Mohammed Siraj’s journey to the top was strewn with its own challenges, which the quick reflects back on in Royal Challengers Bangalore’s podcast ‘How the IPL changed my life.’
Siraj currently stands as one of the finest bowlers in India, having won over audiences and experts with his large-than-life performances and passion for the game. Since making his Test debut, the Hyderabad fast bowler has picked up 36 Test wickets in 12 matches, including starring in the historic overseas wins at The Gabba and Lord’s.
The 27-year-old talks extensively about the hardships he faced as a young child, where finances were limited. His father was an auto-rickshaw driver, and his mother a domestic help. Despite the extra costs of playing cricket, Siraj mentions how his father, in particular, always backed his son’s dreams. He said: “My dad would always say ‘make your country proud, play for your country.’ My mother would always ask me to concentrate on studies, saying, ‘Look, the elder brother is an engineer, the younger brother is nothing yet…let him work to become someone. Don’t say later that we did everything for the elder brother, and nothing for you’. I used to say ‘Don’t worry, mother. Whatever I do, I’ll do well’.”
“I would keep thinking when I’ll be able to [bring] my parents some peace. The thinking was that whatever I am doing, it is for them.”
“My father used to stop me from getting hit [reprimanded] whenever I came home late after playing with my friends. When I went out, he would keep money for me separately.”

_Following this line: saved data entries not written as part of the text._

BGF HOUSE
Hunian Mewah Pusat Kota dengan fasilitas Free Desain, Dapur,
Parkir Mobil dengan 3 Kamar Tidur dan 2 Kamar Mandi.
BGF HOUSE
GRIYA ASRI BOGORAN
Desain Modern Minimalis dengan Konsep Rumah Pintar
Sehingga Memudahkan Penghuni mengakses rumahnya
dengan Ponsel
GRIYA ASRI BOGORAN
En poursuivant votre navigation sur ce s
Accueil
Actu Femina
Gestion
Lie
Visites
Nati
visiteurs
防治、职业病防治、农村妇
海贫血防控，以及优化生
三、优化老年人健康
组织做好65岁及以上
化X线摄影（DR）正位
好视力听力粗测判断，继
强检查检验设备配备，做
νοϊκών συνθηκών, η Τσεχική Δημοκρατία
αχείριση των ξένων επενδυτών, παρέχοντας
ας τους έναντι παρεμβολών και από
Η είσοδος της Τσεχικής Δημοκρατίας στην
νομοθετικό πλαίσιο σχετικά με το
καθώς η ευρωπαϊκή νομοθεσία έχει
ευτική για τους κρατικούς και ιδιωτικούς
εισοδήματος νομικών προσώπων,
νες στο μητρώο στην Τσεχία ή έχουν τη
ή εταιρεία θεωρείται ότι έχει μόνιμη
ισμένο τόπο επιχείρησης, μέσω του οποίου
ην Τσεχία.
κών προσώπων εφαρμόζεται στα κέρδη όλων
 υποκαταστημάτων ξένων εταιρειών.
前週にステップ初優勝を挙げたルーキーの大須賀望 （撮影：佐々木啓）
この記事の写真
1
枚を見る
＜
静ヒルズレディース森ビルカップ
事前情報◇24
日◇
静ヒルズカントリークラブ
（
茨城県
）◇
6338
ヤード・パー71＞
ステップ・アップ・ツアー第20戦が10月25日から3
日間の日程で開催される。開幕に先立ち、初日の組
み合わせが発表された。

It was therefore heartbreaking for Siraj when his father passed away in November 2020, with Siraj receiving the news of the death while in quarantine in Australia. In two minds about going back home or staying with the squad, the bowler decided to overcome the pain and play with all his heart to fulfil his father’s dream.
However, the period of mourning was a tumultuous one for him, confined in his hotel room Down Under. “My dad wasn’t very well in 2020. When I would talk to him, he would end up crying, so I wouldn’t talk to him much, because when he would cry, it would be another feeling (sic).
“When the IPL ended, no one told me that my dad’s health was deteriorating so seriously. When I would call home, they would say that my father was sleeping, so I would let him rest. When I landed in Australia, I was told my dad was so serious and in a critical condition. I argued so much with my family members, asking why I wasn’t told about his condition before, but they said they didn’t want it to affect my career and my game. ‘So what?’ I would say, “I would’ve come and met him.”
“After that, dad spoke to me, and said ‘It’s nothing like that [serious], I’m fine. Come back home soon, we’ll sit and talk, have meals together’. I said, ‘Yes, papa. Get well soon’.
“Then, dad said: ‘Son, just make the nation proud, I am with you. Don’t take tension, just make the country proud. When dad passed away, I’d made up my mind to return to India that very day. But he told me to make India proud, which is why I stayed back, otherwise, I would have come back.”
Siraj, however, had to go through the pain alone while in Australia due to the strict quarantine rules in place. He said: “I can’t even explain what I went through, it was such a tough situation. I couldn’t go to anyone’s room, neither could anyone enter mine, they had stationed policemen outside every door. BCCI had also asked if I wanted to go home… those 14 days, how I managed myself, Allah only knows. I don’t know myself.”
During the Test series, the visuals of Siraj wiping away his tears after the national anthem went viral, which Siraj says was in remembrance of his father. “After my debut performance at the MCG, when I was reading [singing] the national anthem in Sydney, I just remembered how my dad said that I need to make [the nation] proud…I wish he was alive, he would have been so proud. Whenever I had done well previously, and there was my photo in the newspaper, he would take cut-outs [to keep as memory]. That suddenly clicked in my head.”
Siraj eventually went on to grab a total of 13 wickets in Australia, including his maiden five-for in Brisbane in just his third Test, playing a huge role in India’s series win.